* **TASK STATEMENT**:
Every record must be copied exactly.

--- INPUT DATA Enclosed Below ---

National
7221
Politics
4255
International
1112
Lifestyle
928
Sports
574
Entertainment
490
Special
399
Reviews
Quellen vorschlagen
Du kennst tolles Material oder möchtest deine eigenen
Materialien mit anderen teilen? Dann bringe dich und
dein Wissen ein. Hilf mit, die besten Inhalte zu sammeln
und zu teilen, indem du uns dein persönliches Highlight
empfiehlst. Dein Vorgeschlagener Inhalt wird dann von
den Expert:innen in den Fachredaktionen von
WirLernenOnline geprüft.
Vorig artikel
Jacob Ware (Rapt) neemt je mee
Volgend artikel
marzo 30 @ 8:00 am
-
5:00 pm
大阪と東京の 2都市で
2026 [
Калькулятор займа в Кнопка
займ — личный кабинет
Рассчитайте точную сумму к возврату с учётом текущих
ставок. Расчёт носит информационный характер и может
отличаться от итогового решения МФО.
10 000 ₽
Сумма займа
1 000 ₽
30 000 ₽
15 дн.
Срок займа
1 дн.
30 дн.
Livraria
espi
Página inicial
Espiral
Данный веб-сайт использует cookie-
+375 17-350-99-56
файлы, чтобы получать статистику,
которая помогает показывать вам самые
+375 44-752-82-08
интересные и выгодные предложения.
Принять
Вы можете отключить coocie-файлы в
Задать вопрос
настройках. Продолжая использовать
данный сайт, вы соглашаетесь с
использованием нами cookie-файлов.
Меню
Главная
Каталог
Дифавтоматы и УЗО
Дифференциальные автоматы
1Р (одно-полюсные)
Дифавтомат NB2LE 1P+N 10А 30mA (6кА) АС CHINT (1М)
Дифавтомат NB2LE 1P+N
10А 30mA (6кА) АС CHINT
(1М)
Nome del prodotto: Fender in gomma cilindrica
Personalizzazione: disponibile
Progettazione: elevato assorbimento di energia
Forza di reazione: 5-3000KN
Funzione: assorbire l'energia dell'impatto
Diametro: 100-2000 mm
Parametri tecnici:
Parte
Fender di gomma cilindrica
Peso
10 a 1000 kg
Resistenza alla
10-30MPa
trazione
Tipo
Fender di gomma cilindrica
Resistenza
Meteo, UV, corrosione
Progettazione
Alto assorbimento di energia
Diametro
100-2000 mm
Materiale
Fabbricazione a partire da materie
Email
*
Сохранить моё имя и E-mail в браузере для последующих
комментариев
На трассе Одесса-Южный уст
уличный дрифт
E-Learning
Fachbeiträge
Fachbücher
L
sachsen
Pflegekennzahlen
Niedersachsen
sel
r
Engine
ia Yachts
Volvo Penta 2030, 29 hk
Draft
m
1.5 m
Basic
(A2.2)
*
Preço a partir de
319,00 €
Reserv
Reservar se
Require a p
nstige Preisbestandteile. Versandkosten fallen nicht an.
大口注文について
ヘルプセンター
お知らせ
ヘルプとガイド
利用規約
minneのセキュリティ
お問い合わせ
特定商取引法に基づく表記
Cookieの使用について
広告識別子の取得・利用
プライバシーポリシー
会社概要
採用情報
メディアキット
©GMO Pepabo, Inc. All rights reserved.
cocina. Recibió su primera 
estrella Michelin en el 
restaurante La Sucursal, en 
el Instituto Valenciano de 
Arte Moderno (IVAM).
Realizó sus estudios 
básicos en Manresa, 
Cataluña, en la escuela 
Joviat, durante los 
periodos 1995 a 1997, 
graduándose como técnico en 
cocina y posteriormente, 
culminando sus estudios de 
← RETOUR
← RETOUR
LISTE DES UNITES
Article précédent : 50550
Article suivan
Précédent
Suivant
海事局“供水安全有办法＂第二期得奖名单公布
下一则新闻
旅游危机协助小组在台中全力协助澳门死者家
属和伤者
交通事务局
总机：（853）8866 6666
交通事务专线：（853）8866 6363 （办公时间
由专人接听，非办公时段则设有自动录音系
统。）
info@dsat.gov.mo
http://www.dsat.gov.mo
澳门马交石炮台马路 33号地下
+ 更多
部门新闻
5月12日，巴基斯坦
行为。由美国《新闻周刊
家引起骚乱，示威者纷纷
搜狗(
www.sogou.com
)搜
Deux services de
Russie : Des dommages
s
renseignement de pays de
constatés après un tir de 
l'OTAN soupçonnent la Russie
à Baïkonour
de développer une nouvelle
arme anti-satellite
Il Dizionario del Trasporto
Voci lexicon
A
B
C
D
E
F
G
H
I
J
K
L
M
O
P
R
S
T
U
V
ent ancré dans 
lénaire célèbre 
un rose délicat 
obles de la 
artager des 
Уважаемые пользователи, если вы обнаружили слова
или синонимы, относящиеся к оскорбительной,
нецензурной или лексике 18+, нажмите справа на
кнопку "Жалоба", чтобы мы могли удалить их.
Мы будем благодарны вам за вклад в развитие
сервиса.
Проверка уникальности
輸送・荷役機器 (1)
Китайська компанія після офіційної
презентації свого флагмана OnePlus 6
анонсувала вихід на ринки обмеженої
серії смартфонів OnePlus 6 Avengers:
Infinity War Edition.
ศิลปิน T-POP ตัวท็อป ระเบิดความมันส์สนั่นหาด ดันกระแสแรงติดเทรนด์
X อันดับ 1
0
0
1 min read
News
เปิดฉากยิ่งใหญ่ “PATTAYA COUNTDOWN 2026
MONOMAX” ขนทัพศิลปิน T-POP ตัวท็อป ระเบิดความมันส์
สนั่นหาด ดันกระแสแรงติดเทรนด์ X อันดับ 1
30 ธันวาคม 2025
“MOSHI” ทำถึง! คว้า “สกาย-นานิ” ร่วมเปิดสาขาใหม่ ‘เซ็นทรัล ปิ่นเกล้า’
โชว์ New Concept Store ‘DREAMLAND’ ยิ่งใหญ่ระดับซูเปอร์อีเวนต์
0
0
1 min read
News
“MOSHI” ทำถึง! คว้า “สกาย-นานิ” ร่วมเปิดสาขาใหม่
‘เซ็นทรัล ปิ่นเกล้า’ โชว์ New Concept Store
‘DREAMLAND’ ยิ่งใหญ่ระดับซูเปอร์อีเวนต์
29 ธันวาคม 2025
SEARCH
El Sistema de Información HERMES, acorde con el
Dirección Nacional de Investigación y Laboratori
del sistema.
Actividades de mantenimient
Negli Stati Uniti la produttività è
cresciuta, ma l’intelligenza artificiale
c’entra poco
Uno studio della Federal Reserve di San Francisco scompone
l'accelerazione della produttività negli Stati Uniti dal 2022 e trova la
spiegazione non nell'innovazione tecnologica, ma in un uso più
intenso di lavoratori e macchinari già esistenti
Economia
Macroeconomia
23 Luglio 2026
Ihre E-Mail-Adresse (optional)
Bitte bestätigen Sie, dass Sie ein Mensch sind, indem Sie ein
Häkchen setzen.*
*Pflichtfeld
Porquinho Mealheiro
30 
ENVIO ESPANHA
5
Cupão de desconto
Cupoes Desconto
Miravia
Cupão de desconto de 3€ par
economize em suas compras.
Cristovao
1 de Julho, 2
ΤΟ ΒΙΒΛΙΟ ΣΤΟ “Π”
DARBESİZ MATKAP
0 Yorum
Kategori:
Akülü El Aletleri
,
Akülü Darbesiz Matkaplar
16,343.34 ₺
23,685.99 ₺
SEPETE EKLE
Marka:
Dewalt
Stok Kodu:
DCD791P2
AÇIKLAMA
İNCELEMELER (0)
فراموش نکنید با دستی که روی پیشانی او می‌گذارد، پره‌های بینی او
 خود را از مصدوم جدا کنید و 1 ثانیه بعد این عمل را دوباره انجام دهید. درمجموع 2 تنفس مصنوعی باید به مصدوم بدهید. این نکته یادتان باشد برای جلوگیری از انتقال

--- End of Enclosed INPUT DATA ---

* **SOLUTION TO THE EXERCISE**:
National
7221
Politics
4255
International
1112
Lifestyle
928
Sports
574
Entertainment
490
Special
399
Reviews
Quellen vorschlagen
Du kennst tolles Material oder möchtest deine eigenen
Materialien mit anderen teilen? Dann bringe dich und
dein Wissen ein. Hilf mit, die besten Inhalte zu sammeln
und zu teilen, indem du uns dein persönliches Highlight
empfiehlst. Dein Vorgeschlagener Inhalt wird dann von
den Expert:innen in den Fachredaktionen von
WirLernenOnline geprüft.
Vorig artikel
Jacob Ware (Rapt) neemt je mee
Volgend artikel
marzo 30 @ 8:00 am
-
5:00 pm
大阪と東京の 2都市で
2026 [
Калькулятор займа в Кнопка
займ — личный кабинет
Рассчитайте точную сумму к возврату с учётом текущих
ставок. Расчёт носит информационный характер и может
отличаться от итогового решения МФО.
10 000 ₽
Сумма займа
1 000 ₽
30 000 ₽
15 дн.
Срок займа
1 дн.
30 дн.
Livraria
espi
Página inicial
Espiral
Данный веб-сайт использует cookie-
+375 17-350-99-56
файлы, чтобы получать статистику,
которая помогает показывать вам самые
+375 44-752-82-08
интересные и выгодные предложения.
Принять
Вы можете отключить coocie-файлы в
Задать вопрос
настройках. Продолжая использовать
данный сайт, вы соглашаетесь с
использованием нами cookie-файлов.
Меню
Главная
Каталог
Дифавтоматы и УЗО
Дифференциальные автоматы
1Р (одно-полюсные)
Дифавтомат NB2LE 1P+N 10А 30mA (6кА) АС CHINT (1М)
Дифавтомат NB2LE 1P+N
10А 30mA (6кА) АС CHINT
(1М)
Nome del prodotto: Fender in gomma cilindrica
Personalizzazione: disponibile
Progettazione: elevato assorbimento di energia
Forza di reazione: 5-3000KN
Funzione: assorbire l'energia dell'impatto
Diametro: 100-2000 mm
Parametri tecnici:
Parte
Fender di gomma cilindrica
Peso
10 a 1000 kg
Resistenza alla
10-30MPa
trazione
Tipo
Fender di gomma cilindrica
Resistenza
Meteo, UV, corrosione
Progettazione
Alto assorbimento di energia
Diametro
100-2000 mm
Materiale
Fabbricazione a partire da materie
Email
*
Сохранить моё имя и E-mail в браузере для последующих
комментариев
На трассе Одесса-Южный уст
уличный дрифт
E-Learning
Fachbeiträge
Fachbücher
L
sachsen
Pflegekennzahlen
Niedersachsen
sel
r
Engine
ia Yachts
Volvo Penta 2030, 29 hk
Draft
m
1.5 m
Basic
(A2.2)
*
Preço a partir de
319,00 €
Reserv
Reservar se
Require a p
nstige Preisbestandteile. Versandkosten fallen nicht an.
大口注文について
ヘルプセンター
お知らせ
ヘルプとガイド
利用規約
minneのセキュリティ
お問い合わせ
特定商取引法に基づく表記
Cookieの使用について
広告識別子の取得・利用
プライバシーポリシー
会社概要
採用情報
メディアキット
©GMO Pepabo, Inc. All rights reserved.
cocina. Recibió su primera 
estrella Michelin en el 
restaurante La Sucursal, en 
el Instituto Valenciano de 
Arte Moderno (IVAM).
Realizó sus estudios 
básicos en Manresa, 
Cataluña, en la escuela 
Joviat, durante los 
periodos 1995 a 1997, 
graduándose como técnico en 
cocina y posteriormente, 
culminando sus estudios de 
← RETOUR
← RETOUR
LISTE DES UNITES
Article précédent : 50550
Article suivan
Précédent
Suivant
海事局“供水安全有办法＂第二期得奖名单公布
下一则新闻
旅游危机协助小组在台中全力协助澳门死者家
属和伤者
交通事务局
总机：（853）8866 6666
交通事务专线：（853）8866 6363 （办公时间
由专人接听，非办公时段则设有自动录音系
统。）
info@dsat.gov.mo
http://www.dsat.gov.mo
澳门马交石炮台马路 33号地下
+ 更多
部门新闻
5月12日，巴基斯坦
行为。由美国《新闻周刊
家引起骚乱，示威者纷纷
搜狗(
www.sogou.com
)搜
Deux services de
Russie : Des dommages
s
renseignement de pays de
constatés après un tir de 
l'OTAN soupçonnent la Russie
à Baïkonour
de développer une nouvelle
arme anti-satellite
Il Dizionario del Trasporto
Voci lexicon
A
B
C
D
E
F
G
H
I
J
K
L
M
O
P
R
S
T
U
V
ent ancré dans 
lénaire célèbre 
un rose délicat 
obles de la 
artager des 
Уважаемые пользователи, если вы обнаружили слова
или синонимы, относящиеся к оскорбительной,
нецензурной или лексике 18+, нажмите справа на
кнопку "Жалоба", чтобы мы могли удалить их.
Мы будем благодарны вам за вклад в развитие
сервиса.
Проверка уникальности
輸送・荷役機器 (1)
Китайська компанія після офіційної
презентації свого флагмана OnePlus 6
анонсувала вихід на ринки обмеженої
серії смартфонів OnePlus 6 Avengers:
Infinity War Edition.
ศิลปิน T-POP ตัวท็อป ระเบิดความมันส์สนั่นหาด ดันกระแสแรงติดเทรนด์
X อันดับ 1
0
0
1 min read
News
เปิดฉากยิ่งใหญ่ “PATTAYA COUNTDOWN 2026
MONOMAX” ขนทัพศิลปิน T-POP ตัวท็อป ระเบิดความมันส์
สนั่นหาด ดันกระแสแรงติดเทรนด์ X อันดับ 1
30 ธันวาคม 2025
“MOSHI” ทำถึง! คว้า “สกาย-นานิ” ร่วมเปิดสาขาใหม่ ‘เซ็นทรัล ปิ่นเกล้า’
โชว์ New Concept Store ‘DREAMLAND’ ยิ่งใหญ่ระดับซูเปอร์อีเวนต์
0
0
1 min read
News
“MOSHI” ทำถึง! คว้า “สกาย-นานิ” ร่วมเปิดสาขาใหม่
‘เซ็นทรัล ปิ่นเกล้า’ โชว์ New Concept Store
‘DREAMLAND’ ยิ่งใหญ่ระดับซูเปอร์อีเวนต์
29 ธันวาคม 2025
SEARCH
El Sistema de Información HERMES, acorde con el
Dirección Nacional de Investigación y Laboratori
del sistema.
Actividades de mantenimient
Negli Stati Uniti la produttività è
cresciuta, ma l’intelligenza artificiale
c’entra poco
Uno studio della Federal Reserve di San Francisco scompone
l'accelerazione della produttività negli Stati Uniti dal 2022 e trova la
spiegazione non nell'innovazione tecnologica, ma in un uso più
intenso di lavoratori e macchinari già esistenti
Economia
Macroeconomia
23 Luglio 2026
Ihre E-Mail-Adresse (optional)
Bitte bestätigen Sie, dass Sie ein Mensch sind, indem Sie ein
Häkchen setzen.*
*Pflichtfeld
Porquinho Mealheiro
30 
ENVIO ESPANHA
5
Cupão de desconto
Cupoes Desconto
Miravia
Cupão de desconto de 3€ par
economize em suas compras.
Cristovao
1 de Julho, 2
ΤΟ ΒΙΒΛΙΟ ΣΤΟ “Π”
DARBESİZ MATKAP
0 Yorum
Kategori:
Akülü El Aletleri
,
Akülü Darbesiz Matkaplar
16,343.34 ₺
23,685.99 ₺
SEPETE EKLE
Marka:
Dewalt
Stok Kodu:
DCD791P2
AÇIKLAMA
İNCELEMELER (0)
فراموش نکنید با دستی که روی پیشانی او می‌گذارد، پره‌های بینی او
 خود را از مصدوم جدا کنید و 1 ثانیه بعد این عمل را دوباره انجام دهید. درمجموع 2 تنفس مصنوعی باید به مصدوم بدهید. این نکته یادتان باشد برای جلوگیری از انتقال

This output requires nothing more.